The aperture mechanism in a lens (also called the ‘diaphragm’) creates an opening which varies in size, thereby allowing progressively more or less light to pass through and reach the sensor. Along with the shutter speed, the aperture setting is how an exposure is controlled. The size of the aperture is expressed as an ‘f-stop’ which is written as the letter ‘f’ followed by a number. These numbers are determined by a simple equation; the focal length of the lens divided by the diameter of the aperture. You don’t really need to know this because f-stops are always marked on the lens or shown in the camera’s readout displays, but it will help you understand why aperture f-stops are numbered in the opposite way to what would seem logical the larger apertures have smaller f-numbers.
Typically, a modern lens has an aperture range from f2.8 its largest or widest diameter opening to f22, its smallest aperture. However, some lenses, may have a larger maximum aperture say f2.0, even f1.4 and some may have a smaller minimum aperture of f32. Zoom lenses may have a variable maximum aperture which is related to its focal or zooming range such as f3.5-5.6 but some zooms are constant aperture which means there’s no variation in an aperture setting across the zooming range.
Controlling the depth of field in this way has visual implications. A shallow depth of field is desirable if you want to throw the background out of focus so it doesn’t create any distractions or conflict with the main subject in your picture. Alternatively, longer depth of field may be required if you want details in both the foreground and background to be in sharp focus such as may be required in landscape photography where both the details in the foreground and background are important.

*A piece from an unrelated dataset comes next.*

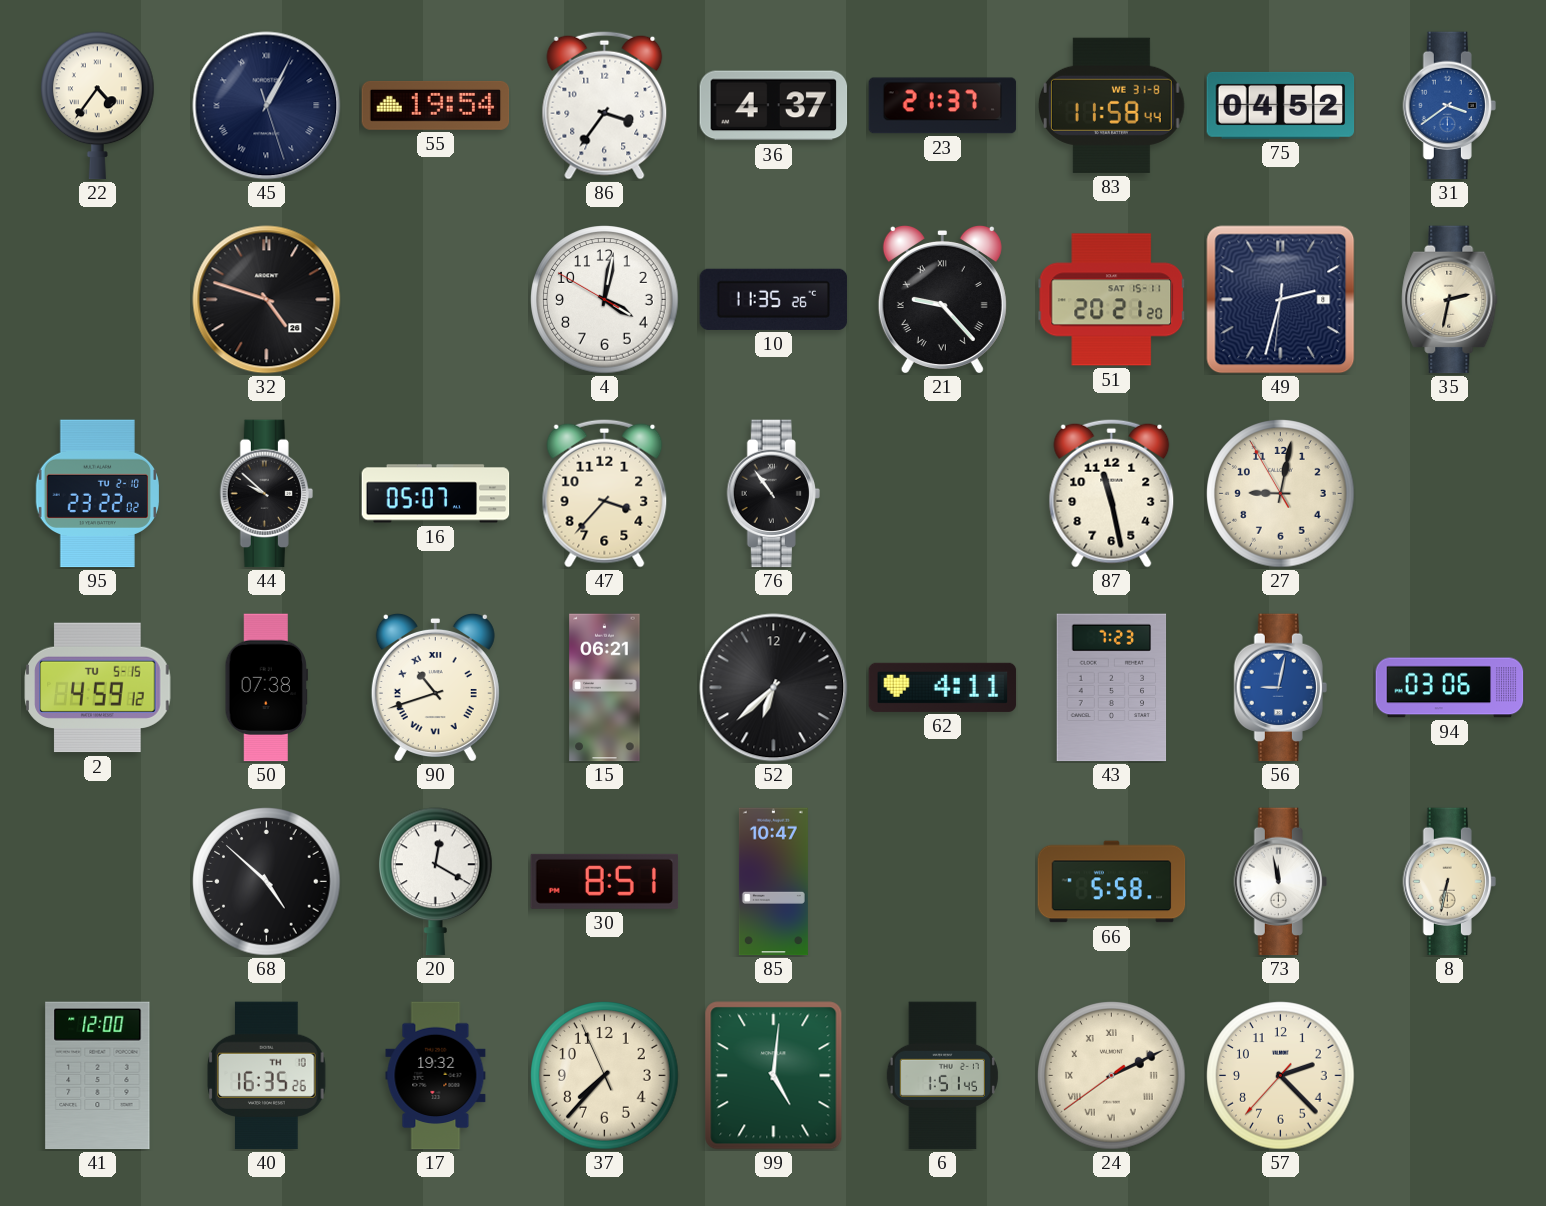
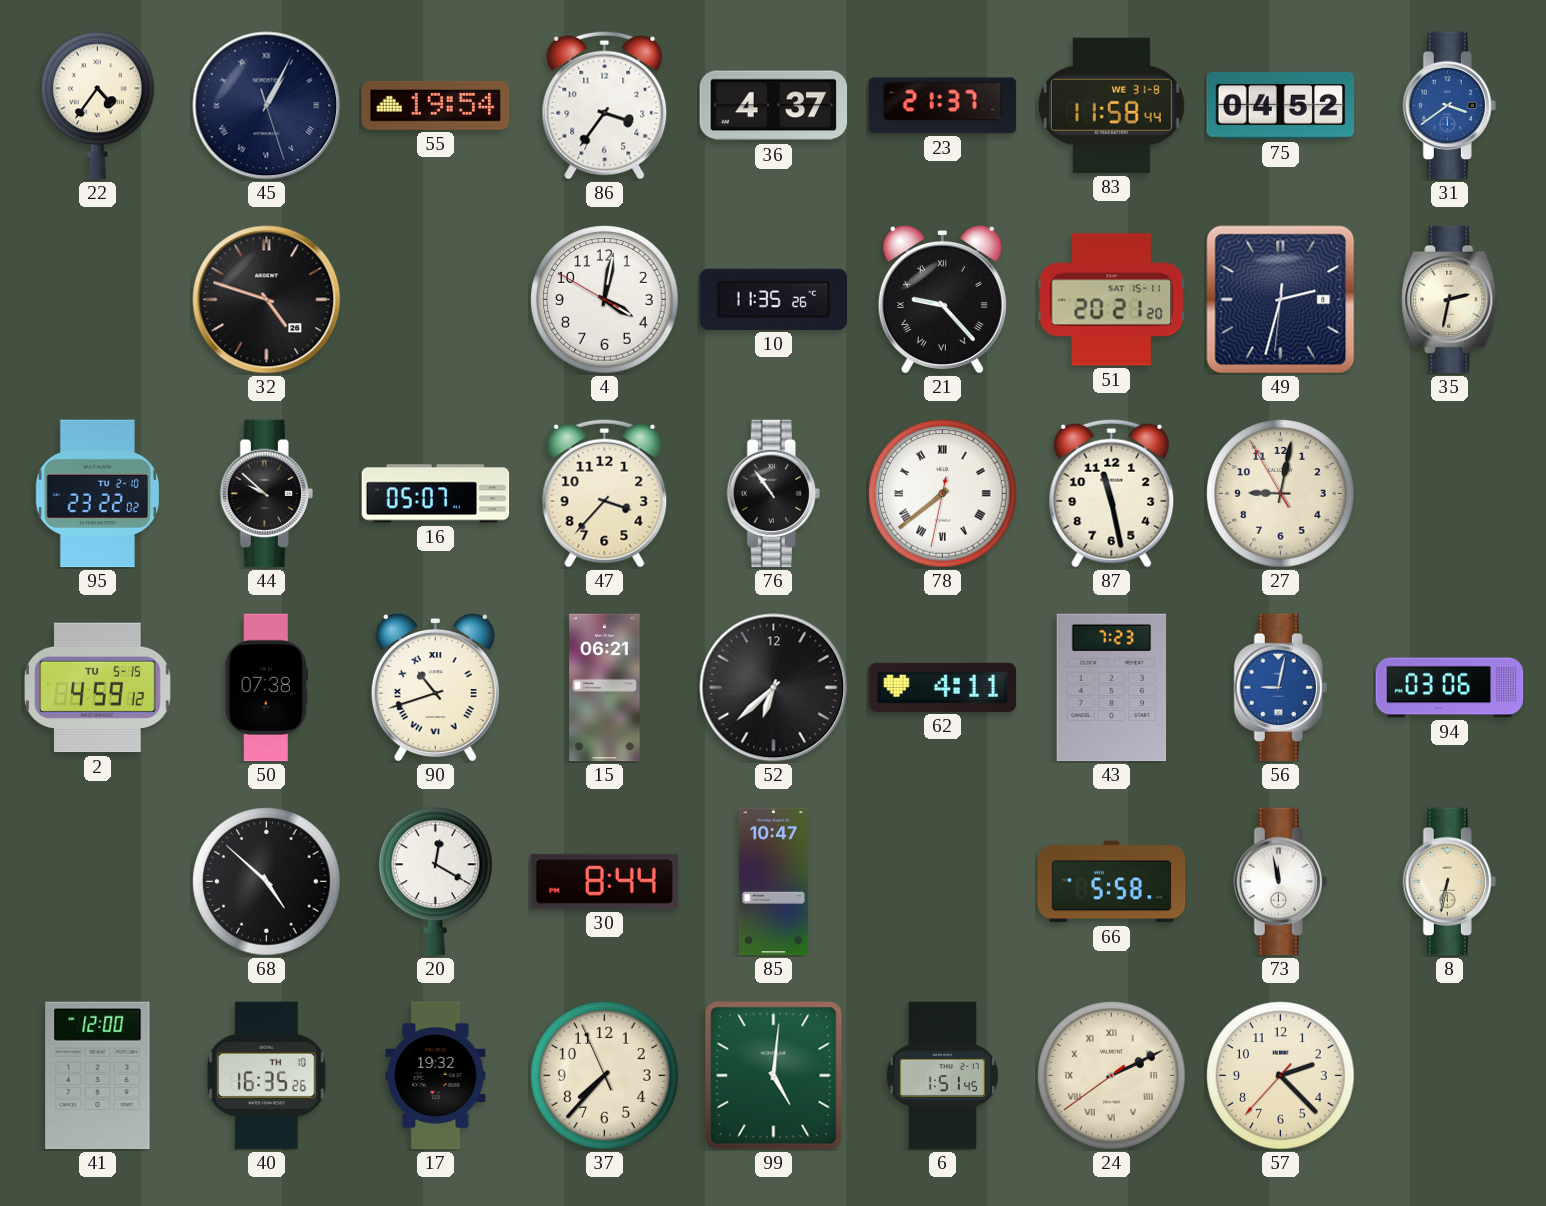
78: none -> 7:38
30: 8:51 -> 8:44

A very shallow depth of field allows for selective focusing so the viewer’s eye is only drawn to the very small area of the image that’s sharp. This can be a compelling way of telling a story, particularly if the lens’s design gives a nicely progressive fall off in sharpness. A very fast prime or fixed focal length lenses with a maximum aperture of f1.0 or even f0.95, will reduce the depth of field to a mere sliver when shooting at these settings, giving the potential to create very dramatic visual effects contrasting the sharp with the blurred.
Depth of field is also affected by the focal length of the lens. Wide angle lenses (which have a short focal length, typically in the range of 14mm to 28mm in 35mm format terms) have an inherently greater depth of field at any given f-stop than telephoto lenses (which typically have a focal length of 200mm to 600mm). Depth of field also decreases as the camera to subject distance decreases so with macro photography where sharpness can be very important it’s often a challenge to obtain a wide enough depth of field.
The alternative problem is the risk of underexposure if you’re shooting in lower light conditions and still want to use a small aperture setting to maximise the depth of field. There is, of course, a limit to how much you can slow down the shutter speed as a way of letting more light into the camera to compensate before camera shake becomes an issue and you’ll need to use a tripod. However, with in camera image stabilisation systems becoming more effective some now give up to five stops of correction you may still be able to shoot handheld in some situations.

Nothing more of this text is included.